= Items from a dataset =

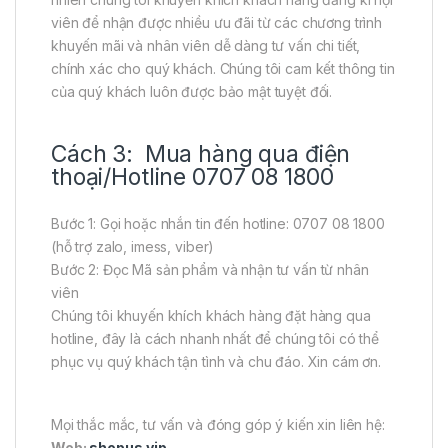
viên để nhận được nhiều ưu đãi từ các chương trình
khuyến mãi và nhân viên dễ dàng tư vấn chi tiết,
chính xác cho quý khách. Chúng tôi cam kết thông tin
của quý khách luôn được bảo mật tuyệt đối.
Cách 3: Mua hàng qua điện
thoại/Hotline 0707 08 1800
Bước 1: Gọi hoặc nhắn tin đến hotline: 0707 08 1800
(hỗ trợ zalo, imess, viber)
Bước 2: Đọc Mã sản phẩm và nhận tư vấn từ nhân
viên
Chúng tôi khuyến khích khách hàng đặt hàng qua
hotline, đây là cách nhanh nhất để chúng tôi có thể
phục vụ quý khách tận tình và chu đáo. Xin cám ơn.
Mọi thắc mắc, tư vấn và đóng góp ý kiến xin liên hệ:
Web:
shopus.vip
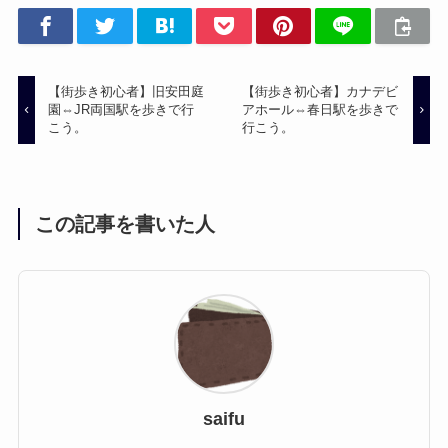
【街歩き初心者】旧安田庭
【街歩き初心者】カナデビ
園⇔JR両国駅を歩きで行
アホール⇔春日駅を歩きで
こう。
行こう。
この記事を書いた人
saifu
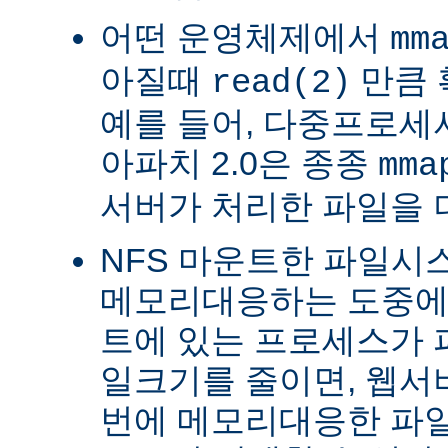
어떤 운영체제에서
mm
아질때
만큼 
read(2)
예를 들어, 다중프로세서 
아파치 2.0은 종종
mma
서버가 처리한 파일을 
NFS 마운트한 파일시
메모리대응하는 도중에 
트에 있는 프로세스가 
일크기를 줄이면, 웹서
번에 메모리대응한 파일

= ASSIGNMENT =
Each line of the data that holds the word "khách" should be copied.

= SOLUTION =
chính xác cho quý khách. Chúng tôi cam kết thông tin
của quý khách luôn được bảo mật tuyệt đối.
Chúng tôi khuyến khích khách hàng đặt hàng qua
phục vụ quý khách tận tình và chu đáo. Xin cám ơn.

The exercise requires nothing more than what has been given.